Records –
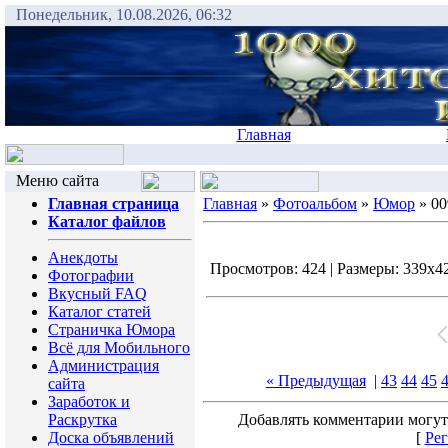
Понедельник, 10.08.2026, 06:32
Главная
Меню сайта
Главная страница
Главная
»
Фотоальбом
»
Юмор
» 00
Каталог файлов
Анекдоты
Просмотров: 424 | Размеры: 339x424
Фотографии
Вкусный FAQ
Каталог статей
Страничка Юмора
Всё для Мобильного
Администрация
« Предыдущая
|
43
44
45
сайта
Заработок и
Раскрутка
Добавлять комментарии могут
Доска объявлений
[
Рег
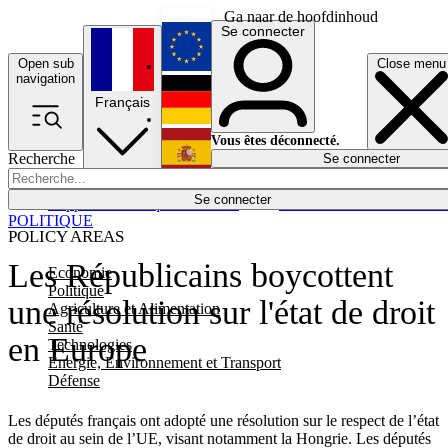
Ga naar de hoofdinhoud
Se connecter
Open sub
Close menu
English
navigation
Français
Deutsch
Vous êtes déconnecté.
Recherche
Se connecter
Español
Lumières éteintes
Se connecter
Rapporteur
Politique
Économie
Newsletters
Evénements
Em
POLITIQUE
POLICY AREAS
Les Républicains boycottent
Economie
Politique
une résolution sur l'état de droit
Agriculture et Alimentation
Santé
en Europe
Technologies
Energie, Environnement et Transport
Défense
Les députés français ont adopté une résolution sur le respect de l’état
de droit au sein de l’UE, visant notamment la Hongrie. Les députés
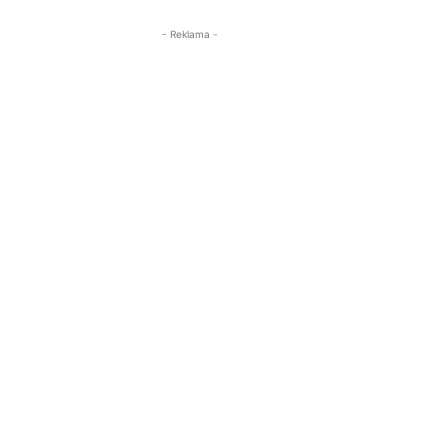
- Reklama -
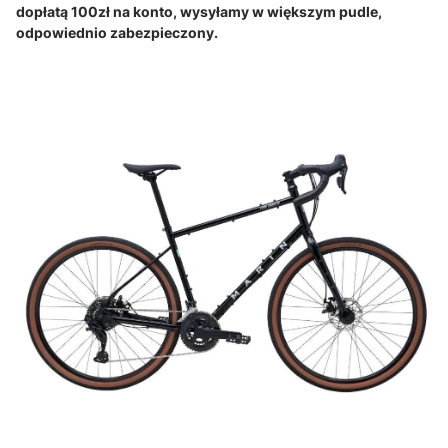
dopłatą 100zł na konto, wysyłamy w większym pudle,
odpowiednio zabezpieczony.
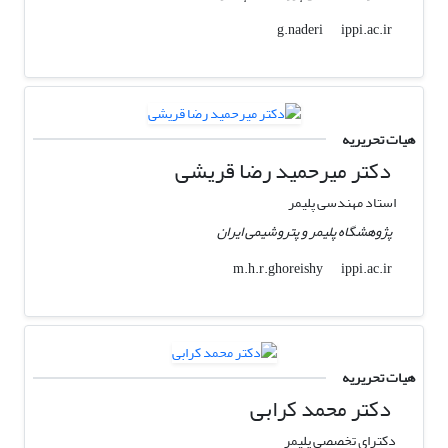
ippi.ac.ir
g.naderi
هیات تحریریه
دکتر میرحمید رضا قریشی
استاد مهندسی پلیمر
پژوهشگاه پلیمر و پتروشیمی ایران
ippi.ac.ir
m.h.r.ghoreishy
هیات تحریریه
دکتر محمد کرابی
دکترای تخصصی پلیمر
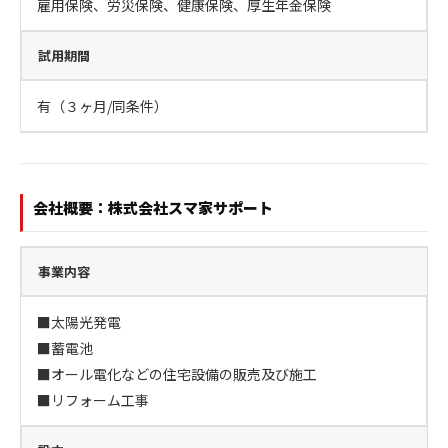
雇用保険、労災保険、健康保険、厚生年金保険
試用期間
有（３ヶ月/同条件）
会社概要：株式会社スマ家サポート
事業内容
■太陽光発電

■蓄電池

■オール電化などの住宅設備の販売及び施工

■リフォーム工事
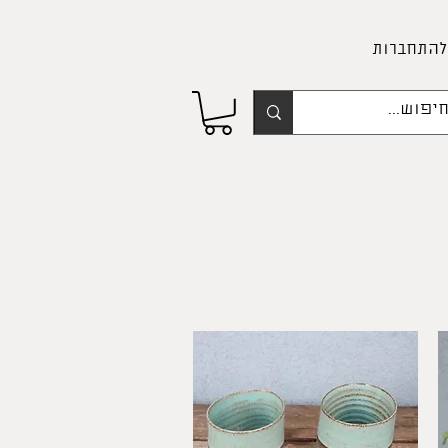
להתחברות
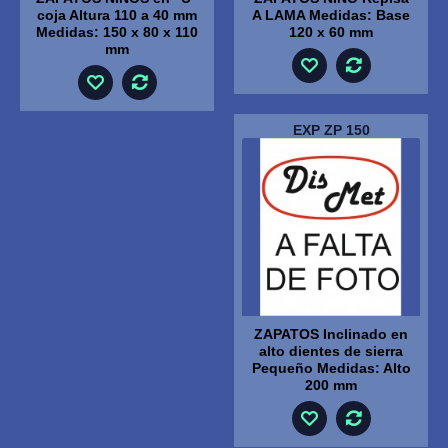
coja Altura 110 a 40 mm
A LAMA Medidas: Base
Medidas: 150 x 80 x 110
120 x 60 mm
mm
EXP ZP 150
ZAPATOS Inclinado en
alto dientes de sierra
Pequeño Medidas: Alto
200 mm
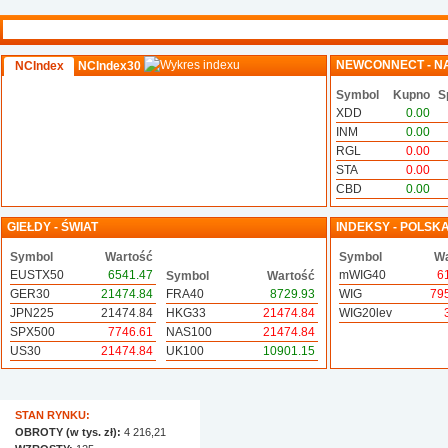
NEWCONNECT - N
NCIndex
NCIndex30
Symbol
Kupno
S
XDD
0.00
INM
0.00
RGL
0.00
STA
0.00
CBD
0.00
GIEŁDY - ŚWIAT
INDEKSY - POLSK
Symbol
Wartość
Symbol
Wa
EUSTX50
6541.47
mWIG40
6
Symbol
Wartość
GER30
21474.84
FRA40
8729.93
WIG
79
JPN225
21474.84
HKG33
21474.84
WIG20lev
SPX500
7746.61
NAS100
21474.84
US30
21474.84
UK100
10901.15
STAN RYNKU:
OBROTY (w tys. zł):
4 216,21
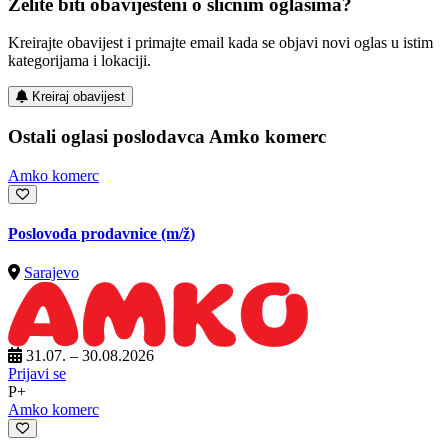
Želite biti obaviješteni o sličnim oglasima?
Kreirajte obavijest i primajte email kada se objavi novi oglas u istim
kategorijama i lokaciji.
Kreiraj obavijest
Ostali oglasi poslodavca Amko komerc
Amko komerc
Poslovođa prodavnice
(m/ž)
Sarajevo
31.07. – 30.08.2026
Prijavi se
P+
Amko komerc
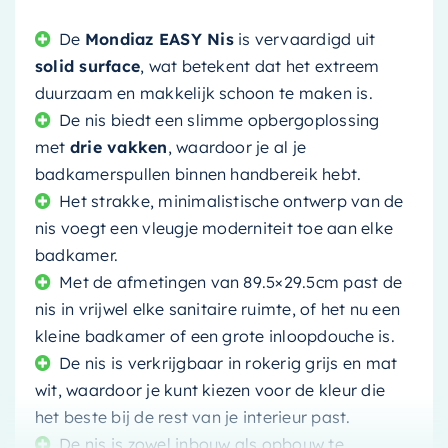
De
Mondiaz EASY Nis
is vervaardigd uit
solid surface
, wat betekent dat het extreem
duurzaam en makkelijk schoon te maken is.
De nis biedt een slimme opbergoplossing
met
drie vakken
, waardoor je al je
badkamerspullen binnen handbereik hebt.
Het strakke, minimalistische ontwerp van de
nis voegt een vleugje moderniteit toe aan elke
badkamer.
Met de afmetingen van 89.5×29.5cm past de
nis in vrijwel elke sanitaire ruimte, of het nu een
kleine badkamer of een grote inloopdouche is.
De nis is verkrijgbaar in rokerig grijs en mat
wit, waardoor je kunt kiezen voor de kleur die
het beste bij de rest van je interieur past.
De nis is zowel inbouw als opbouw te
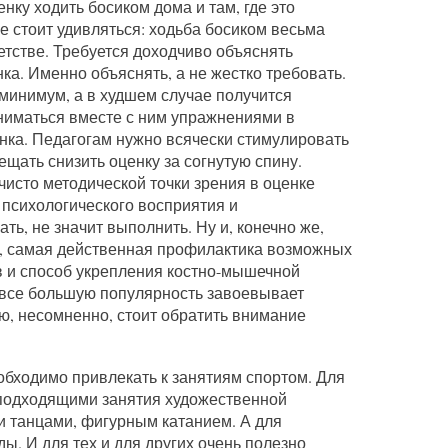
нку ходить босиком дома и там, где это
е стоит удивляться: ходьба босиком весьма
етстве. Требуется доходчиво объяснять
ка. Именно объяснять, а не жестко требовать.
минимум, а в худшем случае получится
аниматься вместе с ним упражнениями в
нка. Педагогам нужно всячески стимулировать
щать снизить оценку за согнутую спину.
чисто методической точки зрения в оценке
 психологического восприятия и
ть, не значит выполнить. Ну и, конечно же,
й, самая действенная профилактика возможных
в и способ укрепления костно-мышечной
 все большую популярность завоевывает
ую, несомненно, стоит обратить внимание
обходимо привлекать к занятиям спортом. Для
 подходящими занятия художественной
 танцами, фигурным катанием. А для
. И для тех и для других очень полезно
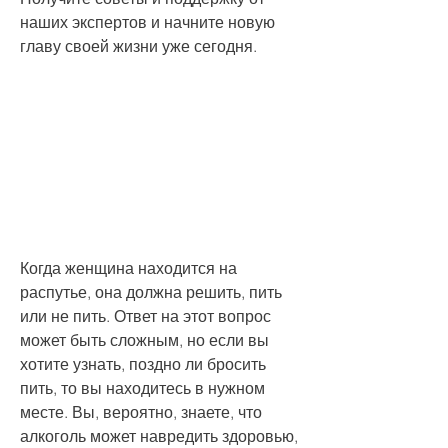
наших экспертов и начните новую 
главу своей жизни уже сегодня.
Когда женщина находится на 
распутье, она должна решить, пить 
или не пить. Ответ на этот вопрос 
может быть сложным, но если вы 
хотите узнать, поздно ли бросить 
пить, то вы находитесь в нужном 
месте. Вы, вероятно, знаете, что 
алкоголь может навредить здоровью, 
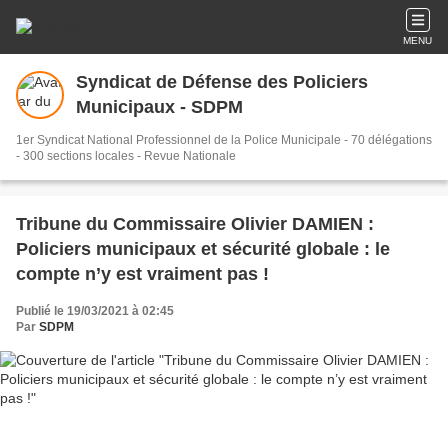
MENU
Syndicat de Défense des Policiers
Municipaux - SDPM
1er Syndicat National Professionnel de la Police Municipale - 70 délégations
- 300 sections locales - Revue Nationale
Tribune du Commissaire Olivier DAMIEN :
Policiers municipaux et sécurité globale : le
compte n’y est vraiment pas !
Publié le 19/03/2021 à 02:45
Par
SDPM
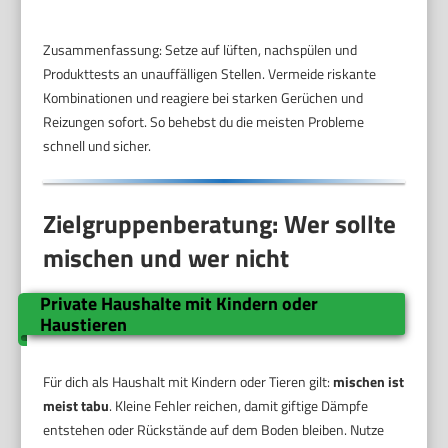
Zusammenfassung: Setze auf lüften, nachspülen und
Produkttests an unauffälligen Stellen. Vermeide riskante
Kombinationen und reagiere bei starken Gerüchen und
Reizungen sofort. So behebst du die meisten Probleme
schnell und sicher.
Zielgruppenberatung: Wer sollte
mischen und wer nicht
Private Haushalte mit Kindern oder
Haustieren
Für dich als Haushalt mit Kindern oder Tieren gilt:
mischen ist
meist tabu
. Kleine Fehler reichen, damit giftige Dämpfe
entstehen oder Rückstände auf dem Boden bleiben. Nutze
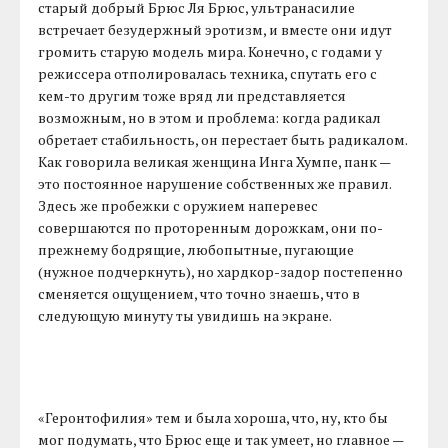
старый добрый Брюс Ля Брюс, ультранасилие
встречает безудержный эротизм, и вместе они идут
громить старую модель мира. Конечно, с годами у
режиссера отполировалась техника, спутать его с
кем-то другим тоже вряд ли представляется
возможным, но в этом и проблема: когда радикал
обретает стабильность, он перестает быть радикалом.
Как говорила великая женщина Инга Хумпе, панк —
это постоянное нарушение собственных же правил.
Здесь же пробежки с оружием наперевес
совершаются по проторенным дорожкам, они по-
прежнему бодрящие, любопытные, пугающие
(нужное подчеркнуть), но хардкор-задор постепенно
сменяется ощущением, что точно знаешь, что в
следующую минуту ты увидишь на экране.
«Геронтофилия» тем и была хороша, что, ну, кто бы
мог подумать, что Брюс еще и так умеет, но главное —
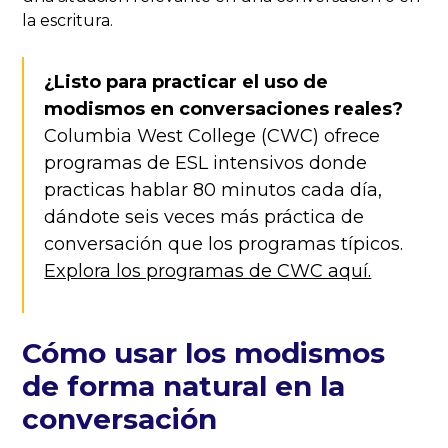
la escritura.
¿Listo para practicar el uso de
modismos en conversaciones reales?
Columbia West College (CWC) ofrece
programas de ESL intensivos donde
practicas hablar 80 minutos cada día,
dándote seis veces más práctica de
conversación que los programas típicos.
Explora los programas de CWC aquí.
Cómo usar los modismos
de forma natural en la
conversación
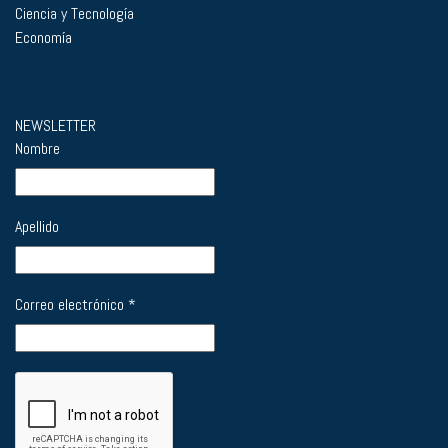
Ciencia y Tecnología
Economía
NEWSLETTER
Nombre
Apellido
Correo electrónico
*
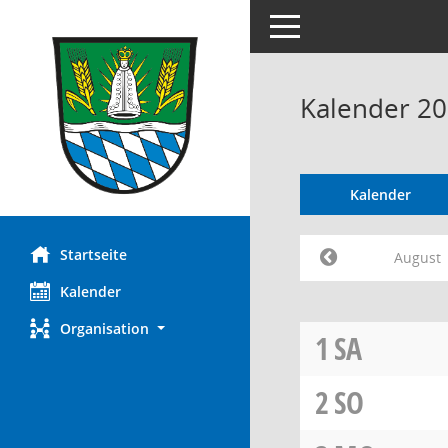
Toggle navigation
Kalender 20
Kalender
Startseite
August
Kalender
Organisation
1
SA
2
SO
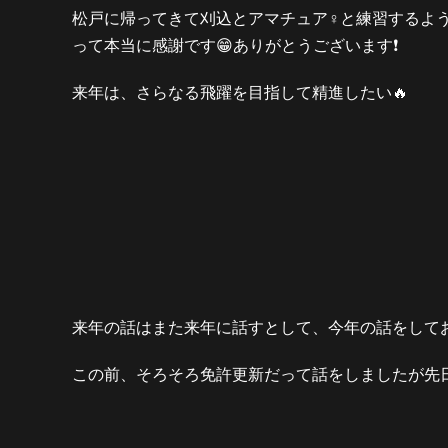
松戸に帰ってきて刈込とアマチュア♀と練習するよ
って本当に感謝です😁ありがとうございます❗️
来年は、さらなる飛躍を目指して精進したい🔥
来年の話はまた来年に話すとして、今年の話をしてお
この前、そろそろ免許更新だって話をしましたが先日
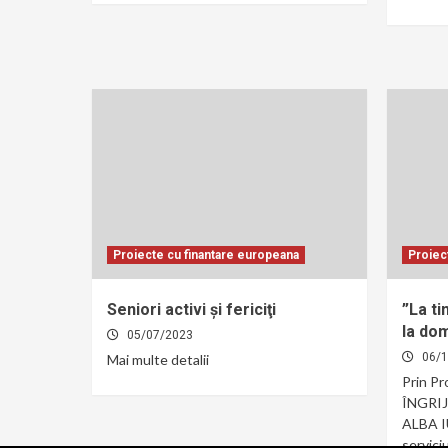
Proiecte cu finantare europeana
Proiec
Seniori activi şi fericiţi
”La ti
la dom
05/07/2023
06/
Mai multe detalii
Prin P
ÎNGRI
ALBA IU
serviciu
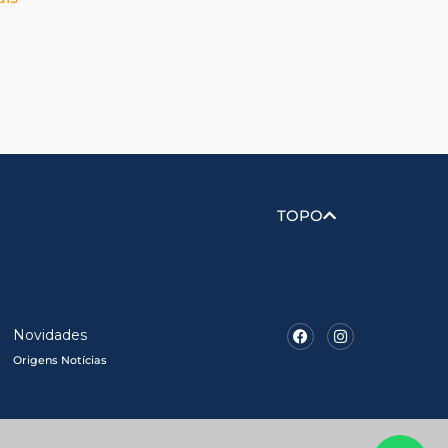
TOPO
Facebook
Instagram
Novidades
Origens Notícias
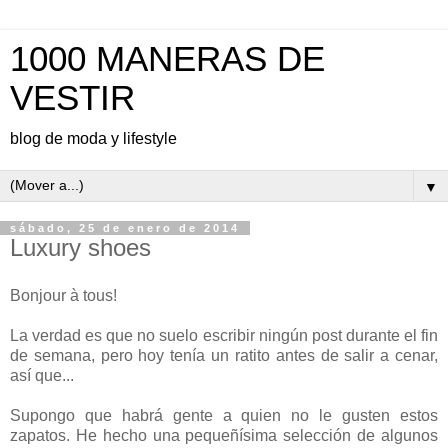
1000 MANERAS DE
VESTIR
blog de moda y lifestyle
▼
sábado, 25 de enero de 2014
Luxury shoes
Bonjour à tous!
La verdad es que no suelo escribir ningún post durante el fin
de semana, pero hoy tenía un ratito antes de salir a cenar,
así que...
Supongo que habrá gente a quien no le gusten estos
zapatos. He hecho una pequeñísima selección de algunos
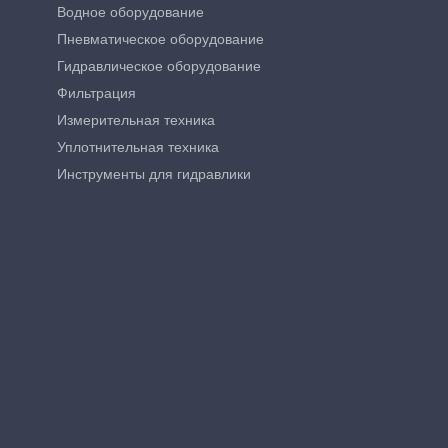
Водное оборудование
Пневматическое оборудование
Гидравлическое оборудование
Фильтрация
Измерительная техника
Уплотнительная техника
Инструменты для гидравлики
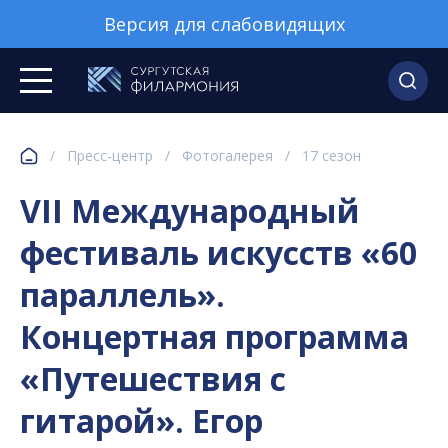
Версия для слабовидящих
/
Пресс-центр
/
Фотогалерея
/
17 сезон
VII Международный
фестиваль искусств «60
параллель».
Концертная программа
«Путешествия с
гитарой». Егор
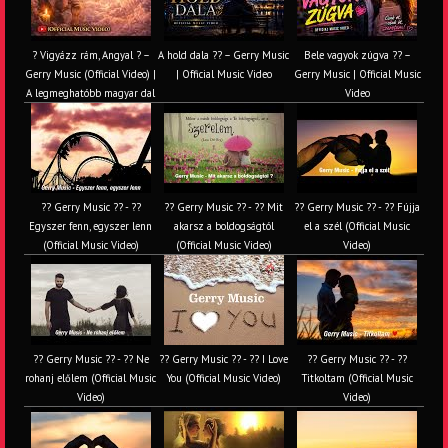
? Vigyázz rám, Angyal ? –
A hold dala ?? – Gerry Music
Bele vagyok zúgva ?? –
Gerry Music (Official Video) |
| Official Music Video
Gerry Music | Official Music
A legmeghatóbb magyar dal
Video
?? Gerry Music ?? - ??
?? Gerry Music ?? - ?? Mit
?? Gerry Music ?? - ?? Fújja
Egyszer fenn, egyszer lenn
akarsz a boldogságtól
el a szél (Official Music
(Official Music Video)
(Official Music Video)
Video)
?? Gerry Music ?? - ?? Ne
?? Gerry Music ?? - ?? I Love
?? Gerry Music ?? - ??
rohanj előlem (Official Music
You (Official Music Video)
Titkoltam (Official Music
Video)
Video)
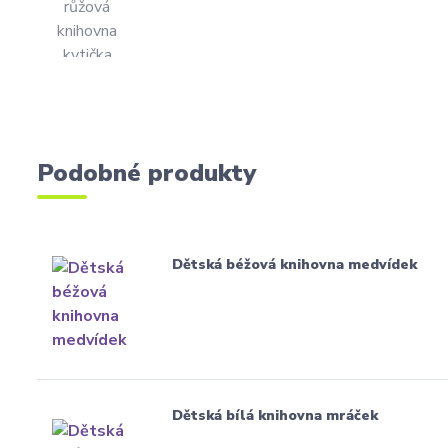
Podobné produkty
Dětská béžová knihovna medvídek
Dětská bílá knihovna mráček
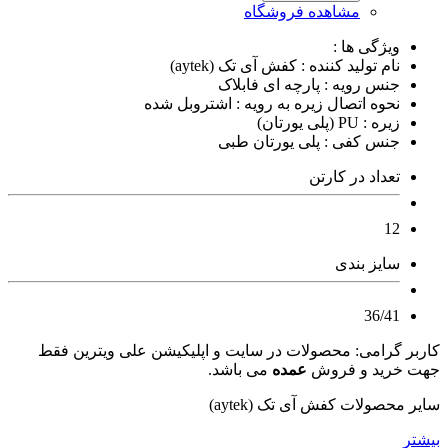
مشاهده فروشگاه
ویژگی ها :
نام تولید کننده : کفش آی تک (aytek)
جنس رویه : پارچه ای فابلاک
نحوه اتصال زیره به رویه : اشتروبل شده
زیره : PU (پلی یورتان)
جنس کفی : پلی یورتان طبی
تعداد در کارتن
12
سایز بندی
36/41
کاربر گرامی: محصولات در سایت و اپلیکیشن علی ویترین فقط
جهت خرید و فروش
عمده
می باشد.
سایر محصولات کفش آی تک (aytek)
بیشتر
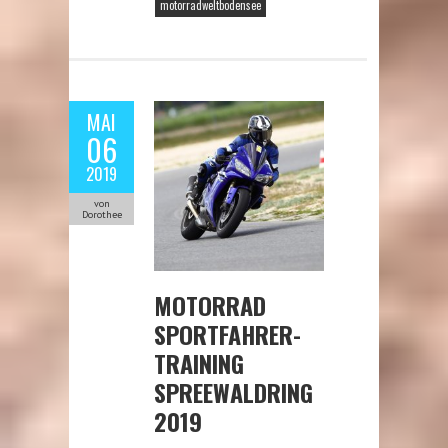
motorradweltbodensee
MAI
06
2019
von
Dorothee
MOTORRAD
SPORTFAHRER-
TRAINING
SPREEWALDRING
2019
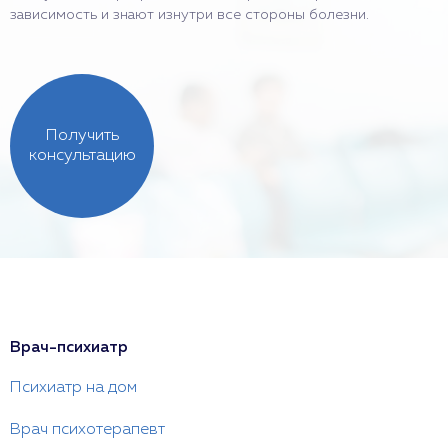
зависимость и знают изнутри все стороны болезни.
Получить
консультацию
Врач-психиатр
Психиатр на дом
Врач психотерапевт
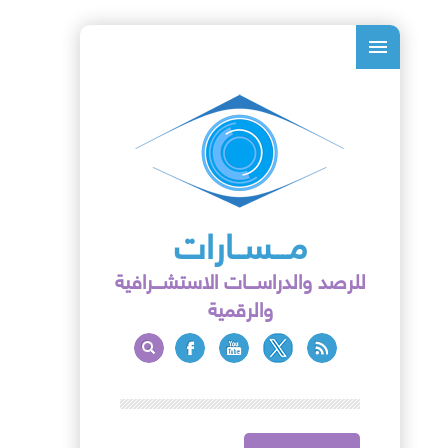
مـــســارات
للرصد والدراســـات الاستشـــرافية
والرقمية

Exercise – Every line from the one with "akarsz a boldogságtól" through the last line of the material gets printed exactly, and nothing more. Omit the pictures.

Solution to this task –
akarsz a boldogságtól
el a szél (Official Music
(Official Music Video)
(Official Music Video)
Video)
?? Gerry Music ?? - ?? Ne
?? Gerry Music ?? - ?? I Love
?? Gerry Music ?? - ??
rohanj előlem (Official Music
You (Official Music Video)
Titkoltam (Official Music
Video)
Video)
Podobné produkty
Dětská béžová knihovna medvídek
Dětská bílá knihovna mráček
مشاهده فروشگاه
ویژگی ها :
نام تولید کننده : کفش آی تک (aytek)
جنس رویه : پارچه ای فابلاک
نحوه اتصال زیره به رویه : اشتروبل شده
زیره : PU (پلی یورتان)
جنس کفی : پلی یورتان طبی
تعداد در کارتن
12
سایز بندی
36/41
کاربر گرامی: محصولات در سایت و اپلیکیشن علی ویترین فقط
جهت خرید و فروش
عمده
می باشد.
سایر محصولات کفش آی تک (aytek)
بیشتر
motorradweltbodensee
MAI
06
2019
von
Dorothee
MOTORRAD
SPORTFAHRER-
TRAINING
SPREEWALDRING
2019
зависимость и знают изнутри все стороны болезни.
Получить
консультацию
Врач-психиатр
Психиатр на дом
Врач психотерапевт
مـــســارات
للرصد والدراســـات الاستشـــرافية
والرقمية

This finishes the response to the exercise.